第38話 包丁を作ろう

「それでソウ、さっき言いかけてたニュースってのはなんだ?」

「あ、ああ、そうだ。実はあの、鉱山を公害を村の出した、クロムの管理で毒の肩代わりを村の譲り受けるするなら代表が払い下げて無料だそうだ」


 なるほどそうか、まったく分からん。最後のほうは一息で言い切りやがって、ますます分からん。どこの国の言語だよ。文法がぼろぼろだぞ。


「ほう、あのクロム鉱山は毒が流れているので、その処理費用がかさんで大変だ。それを肩代わりしてくれるのなら無料で払い下げるぞと村の代表がそう言った、ということのようなノだ」

「そ、その、その通りです」


 良く分かったな、おい!


 そのように、ソウが話をつけてきたということのようだ。しかし飲み会の場での約束ってのは当てになるのか?


「ソウ、今日も例の飲み会だったのか」

「会合って言えよ」

「その会合にはこの交渉のために出席したのか?」


「それはもちろん! そうでもないけど……」

「ただの飲み会じゃねぇか。ソウは金めっきが佳境の日も飲み会に行ってたな」


「ほほぉ。そこまで飲み会に熱心とはな。お目当ての女の子でもいるノかな」

「ち、ちが、違うぞ!! それはない! 俺はハルミひと筋だ!!」


 にまにまにまと全員の口元が緩んだ。そうしてようやくオウミの存在が、皆の心にストンと落ちた。そんな気がした。


 俺の眷属、なかなかやるじゃないか。


「じゃあ、アチラの出番だな。明日からは、めっきの合間に片っ端から覚醒魔法で六価クロムを無害化してくれ」

「はい! 了解であります!!!」


「覚醒魔法か? それなら我が山ごと一気にやってほにゃららららぁ」

「お前はちょっと黙っててな。他にやってもらいたいことがたくさんあるから、そっちを優先で」


 せっかく作ったアチラが魔法を使う機会だ。オウミにとられたたら、またアチラが泣くことになる。

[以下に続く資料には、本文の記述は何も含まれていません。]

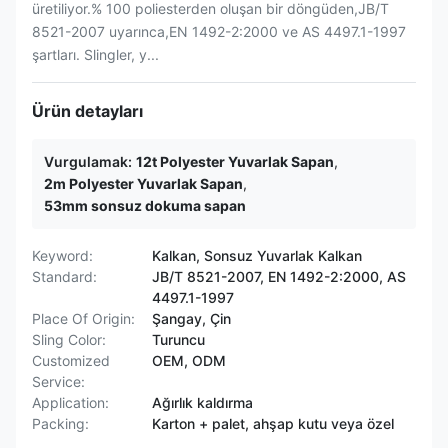
üretiliyor.% 100 poliesterden oluşan bir döngüden,JB/T
8521-2007 uyarınca,EN 1492-2:2000 ve AS 4497.1-1997
şartları. Slingler, y...
Ürün detayları
Vurgulamak:
12t Polyester Yuvarlak Sapan
,
2m Polyester Yuvarlak Sapan
,
53mm sonsuz dokuma sapan
Keyword:
Kalkan, Sonsuz Yuvarlak Kalkan
Standard:
JB/T 8521-2007, EN 1492-2:2000, AS
4497.1-1997
Place Of Origin:
Şangay, Çin
Sling Color:
Turuncu
Customized
OEM, ODM
Service:
Application:
Ağırlık kaldırma
Packing:
Karton + palet, ahşap kutu veya özel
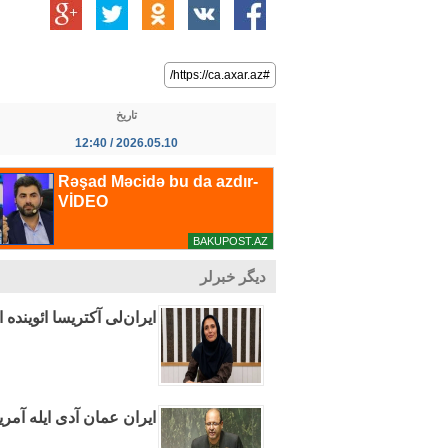
#https://ca.axar.az/
تاریخ
2026.05.10 / 12:40
دیگر خبرلر
ایران‌لی آکتریسا ائوینده ا
ایران عمان آدی ایله آمری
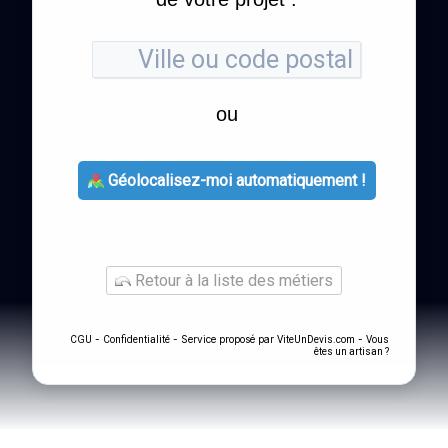
ou
Géolocalisez-moi automatiquement !
Retour à la liste des métiers
-
- Service proposé par
-
CGU
Confidentialité
ViteUnDevis.com
Vous
êtes un artisan ?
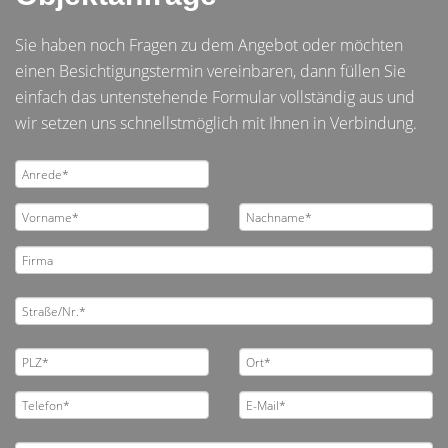
Sie haben noch Fragen zu dem Angebot oder möchten
einen Besichtigungstermin vereinbaren, dann füllen Sie
einfach das untenstehende Formular vollständig aus und
wir setzen uns schnellstmöglich mit Ihnen in Verbindung.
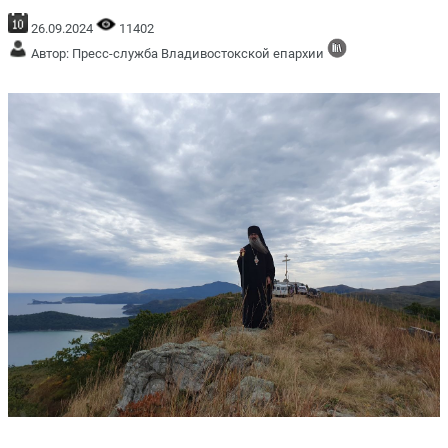
26.09.2024
11402
Автор: Пресс-служба Владивостокской епархии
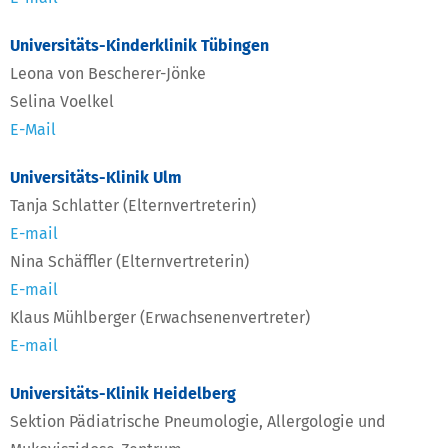
Universitäts-Kinderklinik Tübingen
Leona von Bescherer-Jönke
Selina Voelkel
E-Mail
Universitäts-Klinik Ulm
Tanja Schlatter (Elternvertreterin)
E-mail
Nina Schäffler (Elternvertreterin)
E-mail
Klaus Mühlberger (Erwachsenenvertreter)
E-mail
Universitäts-Klinik Heidelberg
Sektion Pädiatrische Pneumologie, Allergologie und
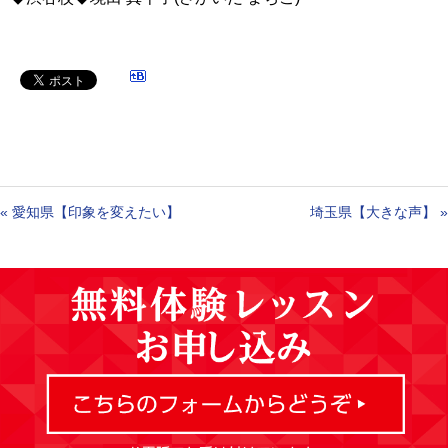
«
愛知県【印象を変えたい】
埼玉県【大きな声】
»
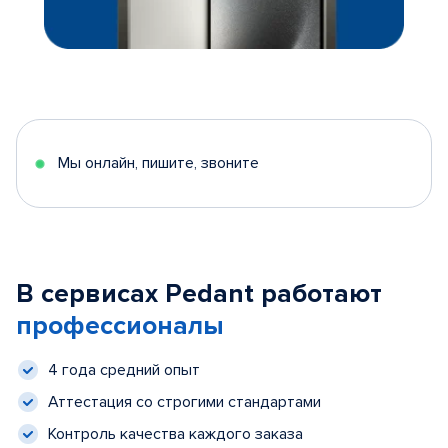
Мы онлайн, пишите, звоните
В сервисах Pedant работают
профессионалы
4 года средний опыт
Аттестация со строгими стандартами
Контроль качества каждого заказа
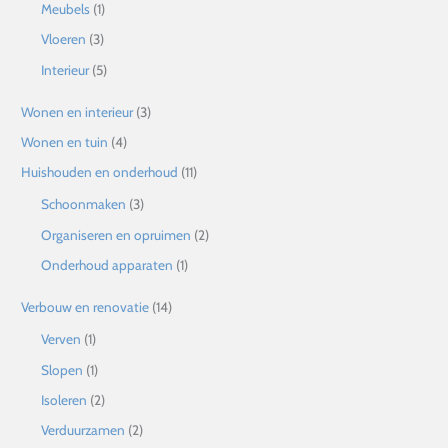
Meubels
(1)
Vloeren
(3)
Interieur
(5)
Wonen en interieur
(3)
Wonen en tuin
(4)
Huishouden en onderhoud
(11)
Schoonmaken
(3)
Organiseren en opruimen
(2)
Onderhoud apparaten
(1)
Verbouw en renovatie
(14)
Verven
(1)
Slopen
(1)
Isoleren
(2)
Verduurzamen
(2)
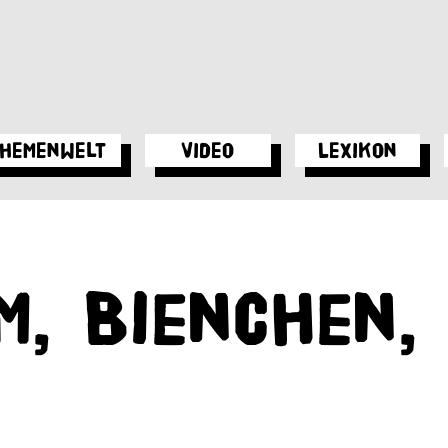
hemenwelt
Video
Lexikon
m, Bienchen,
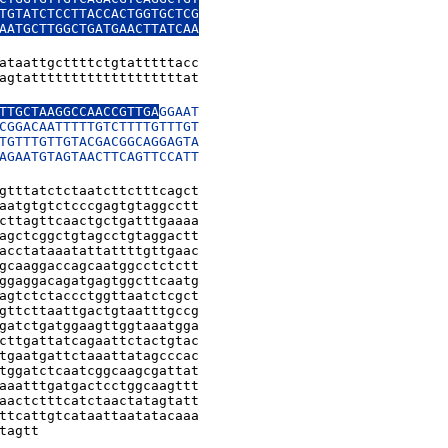
TGTATCTCCTTACCACTGGTGCTCG

AATGCTTGGCTGATGAACTTATCAA

ataattgcttttctgtatttttacc

agtatttttttttttttttttttat

TTGCTAAGGCCAACCGTTGA
GGAAT

CGGACAATTTTTGTCTTTTGTTTGT

TGTTTGTTGTACGACGGCAGGAGTA

AGAATGTAGTAACTTCAGTTCCATT

gtttatctctaatcttctttcagct

aatgtgtctcccgagtgtaggcctt

cttagttcaactgctgatttgaaaa

agctcggctgtagcctgtaggactt

acctataaatattattttgttgaac

gcaaggaccagcaatggcctctctt

ggaggacagatgagtggcttcaatg

agtctctaccctggttaatctcgct

gttcttaattgactgtaatttgccg

gatctgatggaagttggtaaatgga

cttgattatcagaattctactgtac

tgaatgattctaaattatagcccac

tggatctcaatcggcaagcgattat

aaatttgatgactcctggcaagttt

aactctttcatctaactatagtatt

ttcattgtcataattaatatacaaa

tagtt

 それに、今はオウミを手放せない。やってもらいたいことが山ほどあるのだ。


「そうだ、それならクロム鉱を置く場所を作らないとな。裏庭の雑木林を整理して小屋を建てよう」


 なんか久しぶりにじじいの声を聞いた気がする。存在感が薄れてるぞという表情をしたら、やかましいわと帰ってきた。このやりとりも久しぶりだ。


 これでクロムがいくらでも使えるようになる。それもほとんど無料だ。ステンレスの試験はとりあえず成功しているので、次は刀になるほど硬いものの開発だ。

 


 しかし、実際のところ。硬くて強い鉄を作る、というのは無理ゲーだと俺は思っている。硬ければもろいし粘りを持たせれば柔らかくなる。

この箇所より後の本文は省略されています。